If you have a lot of figures and stats about game sales that will somehow overwhelm the very obvious success of multiplayers’ shining stars, then I’ll be interested.

Gosh, you’ve been so convincing with your own stats! I mean, excepting an MMO like WoW, you’re talking about correlation of multiplayer and success, not causation. There are just as many successful games without multiplayer. Consider successes like Fallout 3, all 3D GTA games before IV (does anyone still play its multiplayer?), etc.

As ckessel and steve point out, you must not play a lot of games, then. Or have a pretty selective definition of “super-huge.” Anyone who mentions Sims Online to “prove” the dominance of online MP without mentioning The Sims juggernaut should ask for a refund on whatever they’re smoking.

from Blizzard’s early games to WoW, Sims online, Counterstrike, Left4Dead, TF2, Wii Sports, Madden, Rock Band/GH, Halo.

First off, most of the games you list include both SP and MP game modes; while I don’t have stats on all of them, I’m reasonably willing to bet the SP-only players outnumber the MP ones on all of them. Also, are we talking online MP or same-console MP? Because several of those, like Guitar Hero, focused on the latter, with the former being a later addition.

So what’s left of the MP-only games? WoW, by far the single most popular MMORPG ever which also happens to be the most solo-friendly MMORPG I’ve ever played (coincidence? I doubt it); Sims Online, which was a colossal flop and proved once again that EA couldn’t figure out how to make the MMO thing work out (see also: Motor City Online, Earth & Beyond); and FPSs like CS and TF2, which were and still are popular within the hardcore shooter community, but whose online numbers pale in comparison to a lot of other games (right now there are more people on Steam playing Football Manager 2010 than TF2).

When you reach the point that you have only a couple hours a night, max, to play games and you’re faced with the question of: “Do I spend the next 30 minutes waiting to see if everyone shows up and is on point for their game tonight, or do I just boot up this game and get a full 30 minutes of play by myself out of it?”

Beyond MMOs, I don’t play any games online anymore.
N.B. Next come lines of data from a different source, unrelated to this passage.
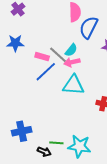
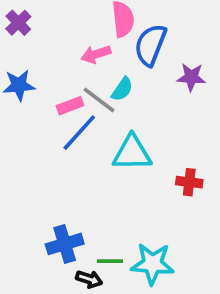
pink rectangle: (42, 57) -> (70, 106), turned -32
pink arrow: (72, 62) -> (96, 54), moved
blue cross: (22, 131) -> (65, 244), moved

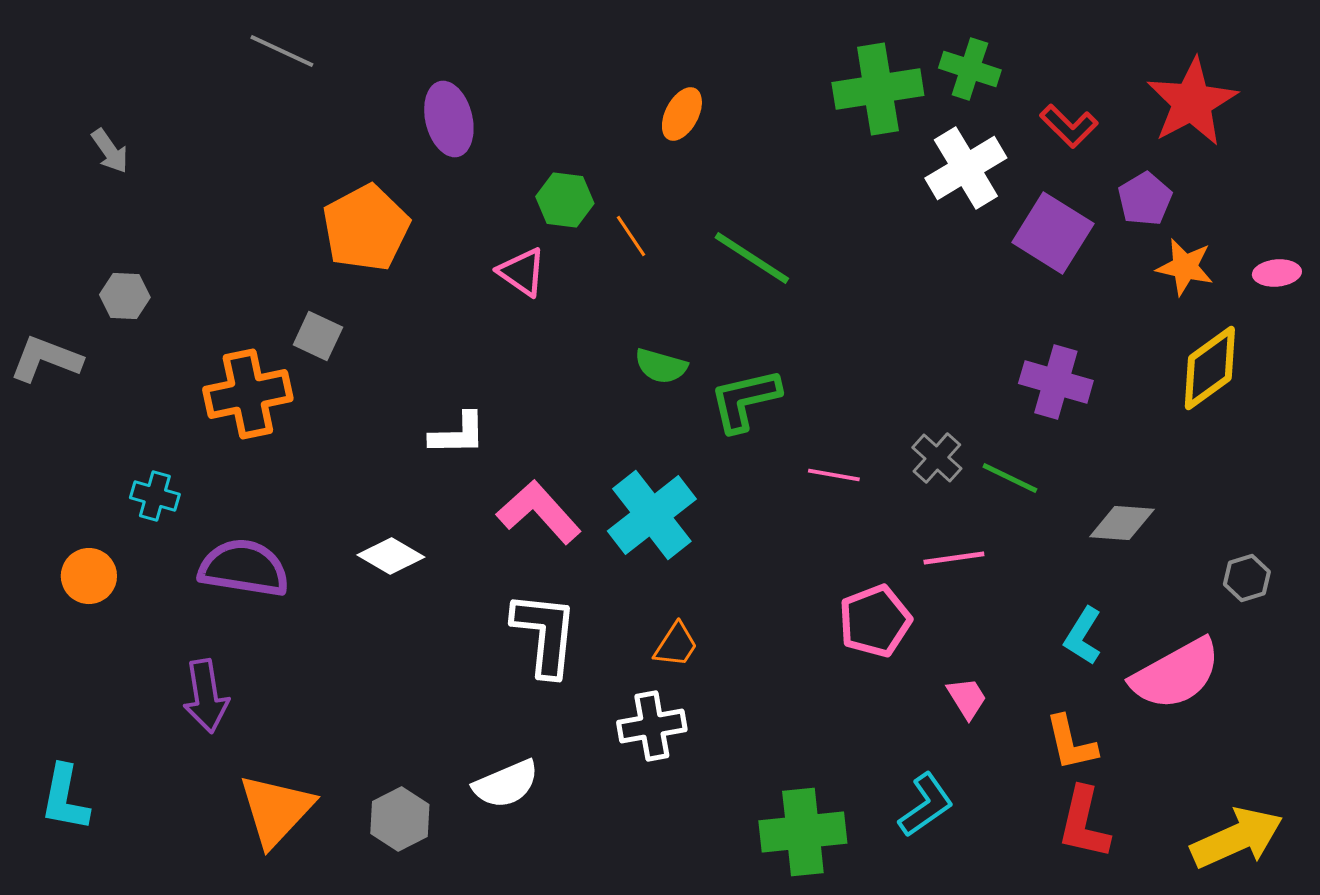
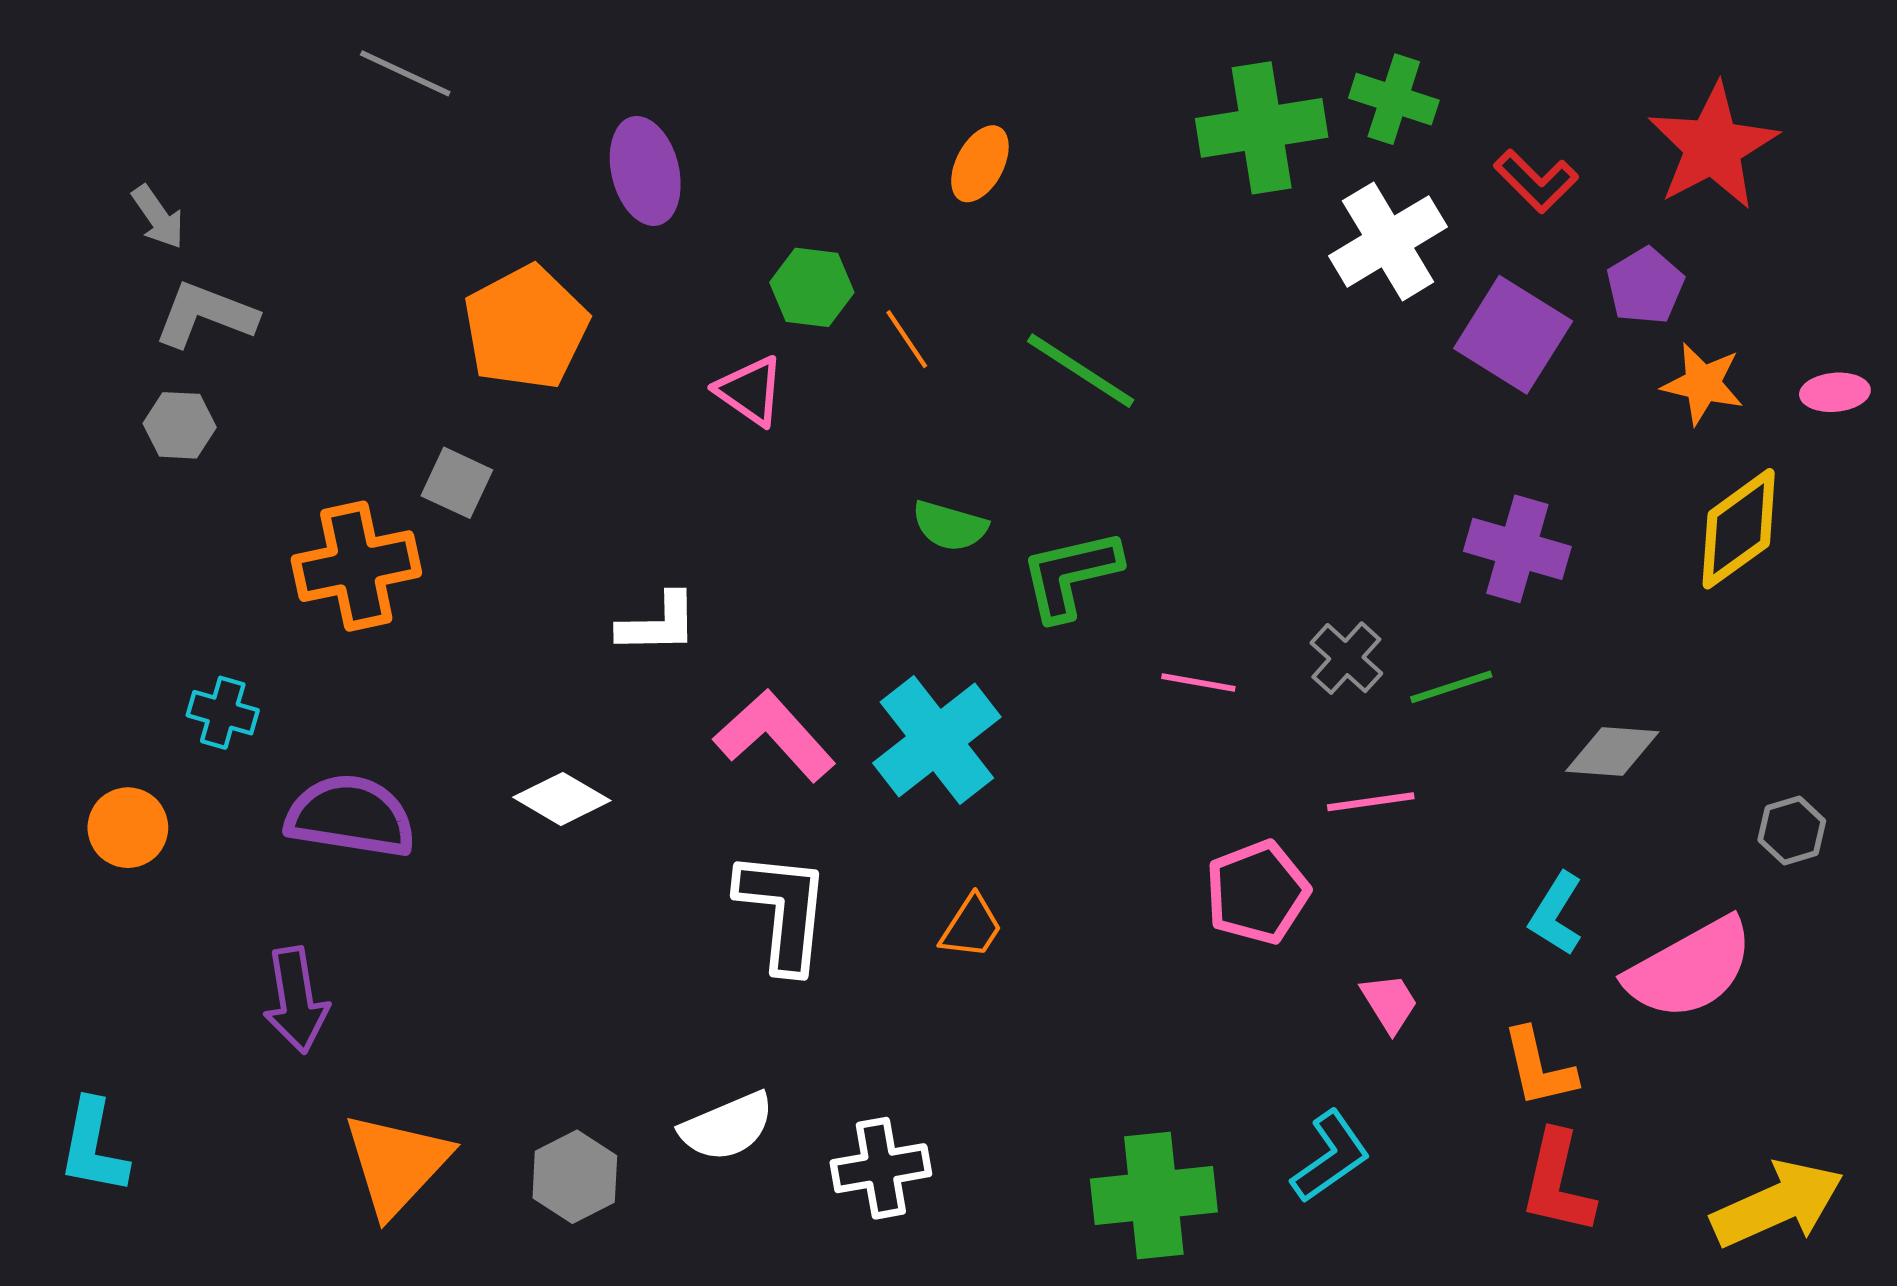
gray L-shape: (46, 359) -> (205, 315), moved
green line: (1010, 478) -> (1451, 687), turned -44
white cross: (652, 726) -> (881, 1168), moved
Why? Most everyone I run into is a combination of asshat/cheater/quitter. I just don’t have any desire to wade through the dreck of humanity trying to find a couple of honest gamers who are just in it for the fun. Everyone else is running hacks, and/or a total fucktard, and/or quits when they start to lose.

I play MMOs and I play games with strong single player modes. I might play co-op action games or the occasional PBEM wargame but that’s so infrequent it might as well never happen. When I want to game, I want a concentrated dose of gaming goodness on my terms and without having to worry about anyone that doesn’t have AI for brains.
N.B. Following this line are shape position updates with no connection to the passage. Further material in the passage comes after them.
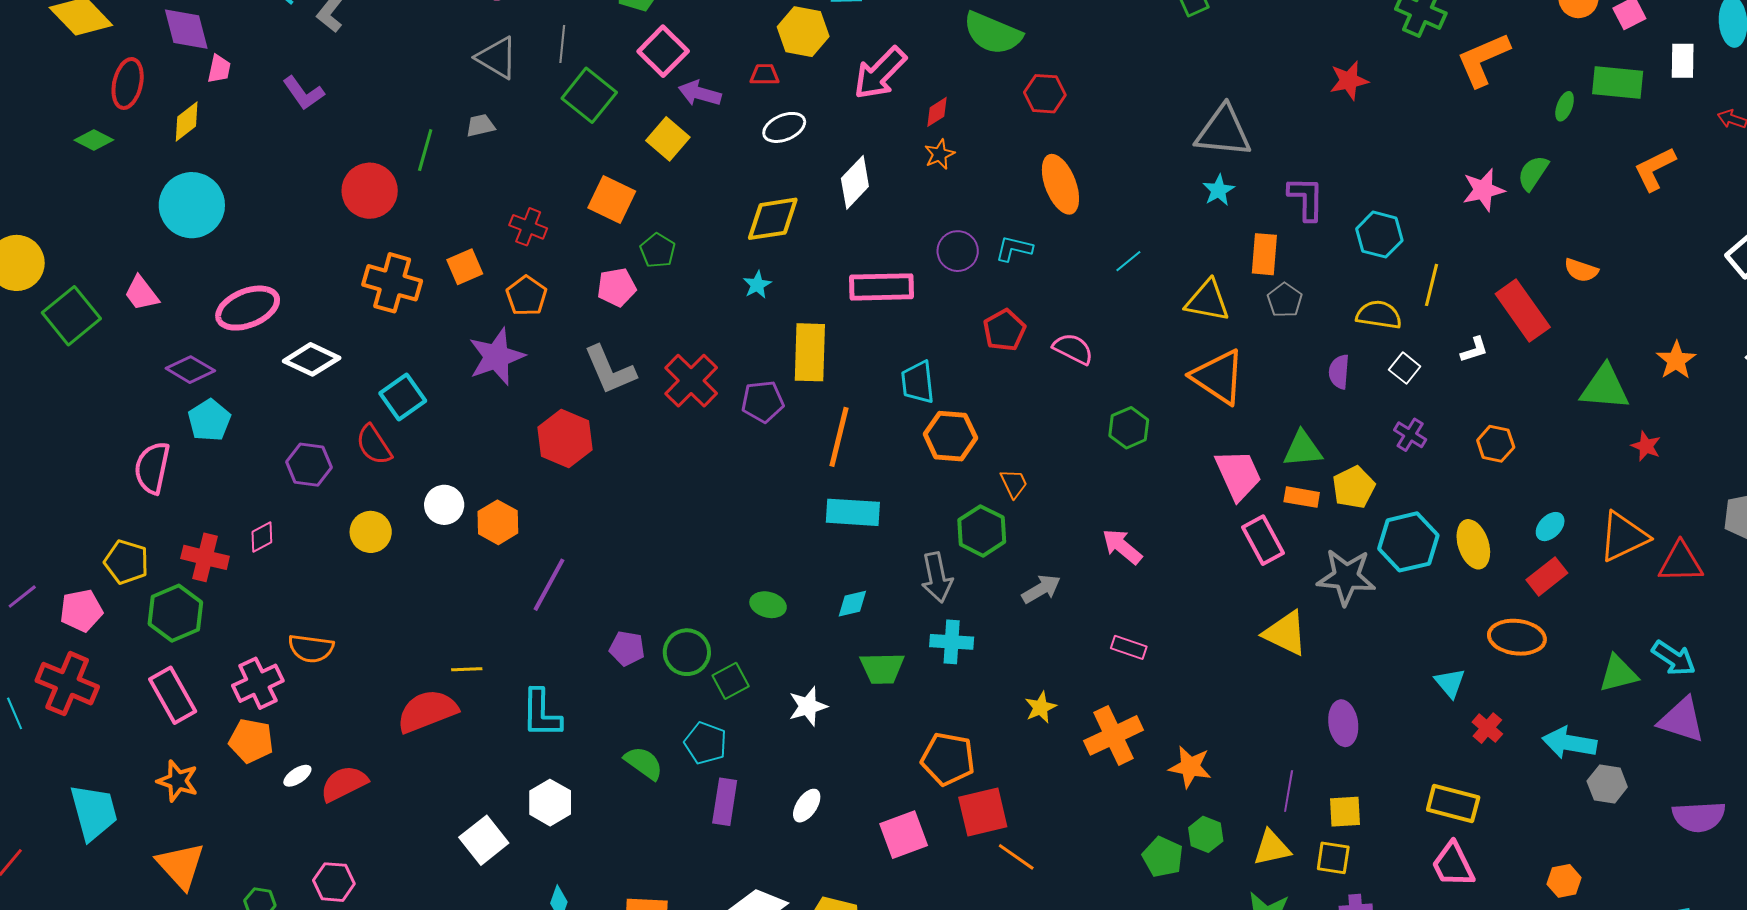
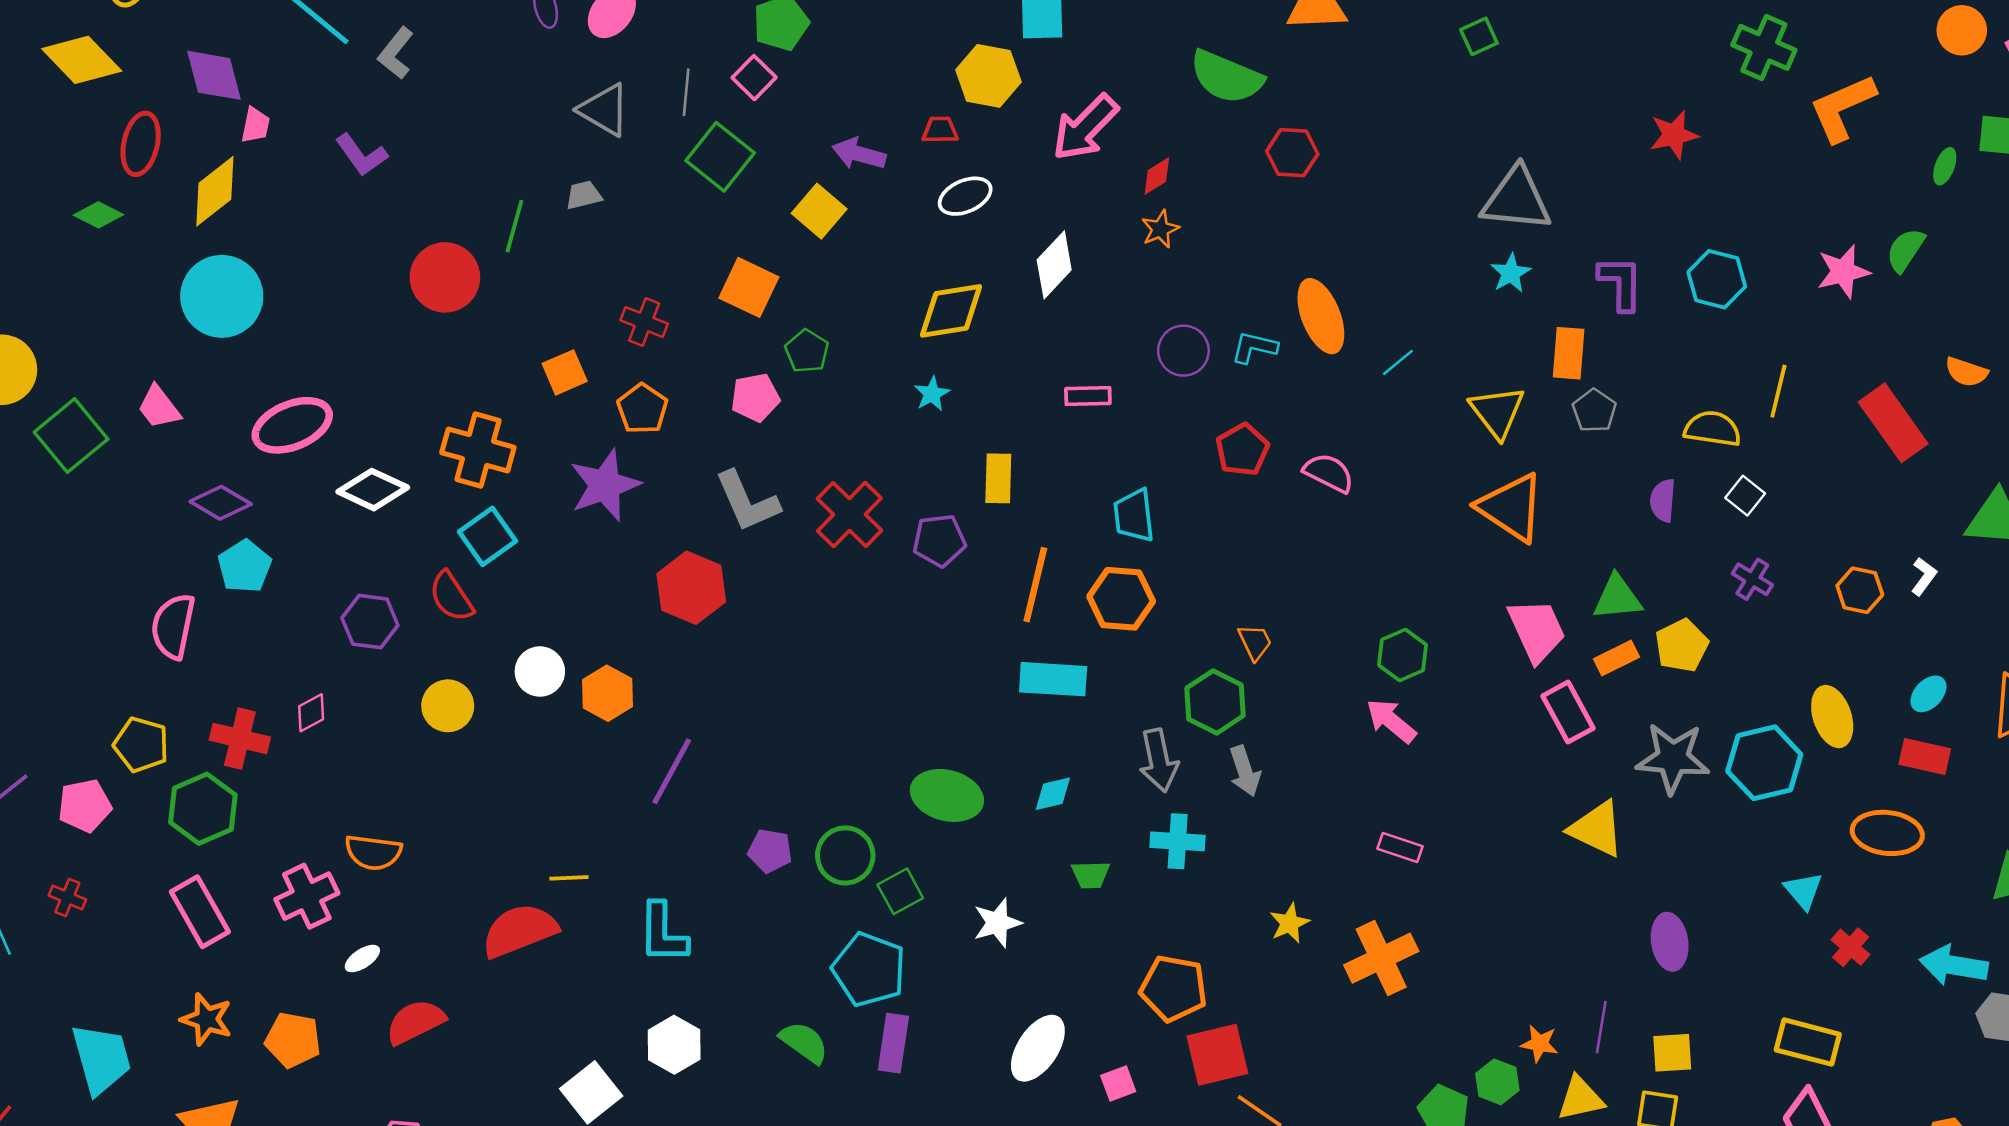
pink square: (663, 51) -> (754, 78), moved, size x0.7
yellow diamond: (187, 121) -> (215, 191), size x1.4
orange ellipse: (1060, 184) -> (1321, 316), moved
cyan hexagon: (1379, 235) -> (1717, 279), moved
orange cross: (392, 283) -> (478, 450), moved
pink rectangle: (881, 287) -> (1088, 396), size x0.6
yellow triangle: (1207, 301) -> (1497, 412), turned 42
white L-shape: (1474, 350) -> (1924, 576), moved, turned -36
yellow rectangle: (810, 352) -> (998, 478), size x0.7
green hexagon: (1129, 428) -> (1403, 655), moved
orange hexagon: (950, 436) -> (1121, 599), moved
orange rectangle: (1302, 497) -> (1616, 658), turned -36
cyan hexagon: (1408, 542) -> (1764, 763), moved
red rectangle: (1547, 576) -> (1925, 757), turned 51
gray arrow: (1041, 589) -> (1245, 771), moved, turned 102
green ellipse: (768, 605) -> (947, 795), size x1.6
green trapezoid: (882, 668) -> (1091, 875), size x0.7
red cross: (67, 684) -> (67, 898), size x0.5
orange pentagon: (251, 741) -> (293, 1040), moved
cyan pentagon: (705, 743) -> (869, 969), size x1.4
green semicircle: (644, 763) -> (804, 1042), moved
orange star: (1190, 767) -> (1539, 1044), moved, size x0.7
white ellipse: (297, 776) -> (362, 959), moved
white ellipse: (807, 806) -> (1038, 1048), moved, size x1.6
pink square: (904, 835) -> (1118, 1083), size x0.6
AI generally isn’t a racist moron who should never have been issued a microphone. AI shows up and plays about as long as I feel like playing. AI never gets bored of a game I like. AI’s my, sniff, bestest friend in the whole wide world.

The only problem with my friend AI is that he’s either unbeatably good (at a few games, like chess), or he’s a weaker opponent than a grade school kid (at games that I like to play).

He’s also about as fun to chat with as my cat.